O motivo central nesta parasha é que além da mensagem de “As terras não se venderão a título definitivo, porque a terra é minha, e vós sois estrangeiros e meus inquilinos” (Lv 25,23) também existe a mensagem de que “Eu sou teu Deus quem tirou vocês para fora da terra do Egito” (Lv 25,38); “Vocês são Meus servos, quem tirou vocês para fora da terra do Egito, e não poderão ser vendidos como escravos” (Lv 25,42). E de novo: “São meus servidores, porque Eu os fiz sair do Egito” (Lv 25,55). Isso tudo para dizer, eles são  Meus servos, Meu povo; e desde que são Meus servos e são Meus, eles pertencem a Mim, com tudo o que isso envolve”.

A realidade que o texto apresenta em ambos os lados da questão é que a inteira parasha trata do mesmo assunto: Servos de Deus e a serviço de Deus. Como eles servem a Deus? Como podem ser “chamados” Sacerdotes de Deus e “denominados” ‘servos de Deus’ (Is 61,6)? A resposta dada aqui é que desde que eles pertençam a Ele, Ele pode confiscar e distribuir a terra deles, assim eles pertencem a Ele no sentido de que Ele é responsável por cuidar do seu bem estar em todo o tempo.

Um Reino de Sacerdotes

E o que então, tudo isso tem a ver com o Monte Sinai?
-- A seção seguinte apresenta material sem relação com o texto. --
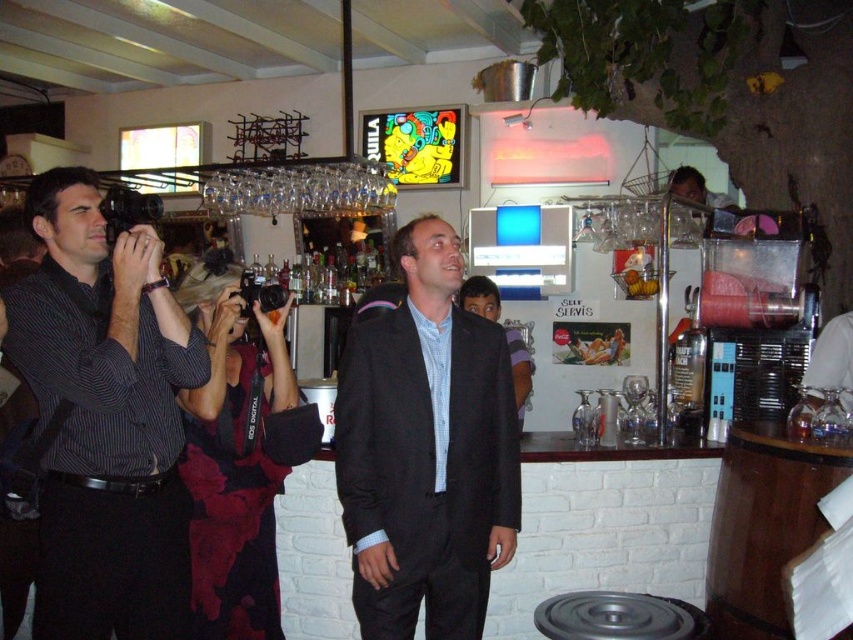 Question: Among these objects, which one is farthest from the camera?

Choices:
 (A) black matte suit at center
 (B) striped cotton shirt at left

Answer: (A)

Question: Is striped cotton shirt at left smaller than black matte suit at center?

Choices:
 (A) yes
 (B) no

Answer: (B)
Shemitta tem a ver com o Monte Sinai no sentido de que esta parasha é a essência do que aconteceu no Monte Sinai. A Revelação no Sinai representou a aceitação do serviço de Deus em ambos os sentidos: divino Senhorio e nosso serviço. Na parasha Behar isso está precisamente manifestado, numa forma detalhada; aqui, a Torah explica o que significa que Ele seja nosso Mestre e nós sejamos Seus servos, como isso é explicado e a que isso está relacionado.

Isso é o que exatamente Deus nos disse no Monte Sinai mesmo antes de nos dar a Torah. Aqueles poucos momentos antes da Torah ser dada foram momentos no qual Deus ainda não tinha “forçadamente imposto” a Torah sobre o povo de Israel (cf. Shabbat 88a). A quando Deus disse “Agora se realmente ouvirdes minha voz e guardardes a minha aliança, sereis para mim a porção escolhida entre todos os povos. Na realidade é minha toda a terra, mas vós sereis para mim um reino de sacerdotes e uma nação santa” (EX 19,5-6).

O conceito de “Reino de Sacerdotes” é a essência de nosso serviço. Como Ibn Ezra e outros explicam, “Sacerdotes” no contexto significa “servos”: Vocês são servos de Deus. Como a Torah narra: “Moisés... para lhes expor todas essas palavras... E o povo inteiro respondeu a uma só voz: Faremos tudo quanto o SENHOR falou”. (Ex 19,7-8).  Deus pergunta ao povo se eles querem ser os Seus servos. O povo responde que embora não saibam todos os detalhes, eles querem ser os servos de Deus.

Aqui, também, na parasha Behar, Deus diz para nós: “Vocês são Meus”. Nós não temos propriedade real de nada, mas Deus irá sempre providenciar para nós, mesmo quando nós agimos como incorrigíveis. SE pensamos que vencemos por nossos próprios méritos, e que possuímos tudo, então Deus vai simplesmente tomar de volta para Si. Mas se nós fracassarmos e perdermos tudo, Ele irá providenciar para nós.

É sobre tudo isso que tomamos sobre nós mesmos no Monte Sinai. Mesmo quando nós concordamos em ser os servos de Deus, Seus inquilinos fazendeiros – na condição que nós também receberíamos os direitos de uso.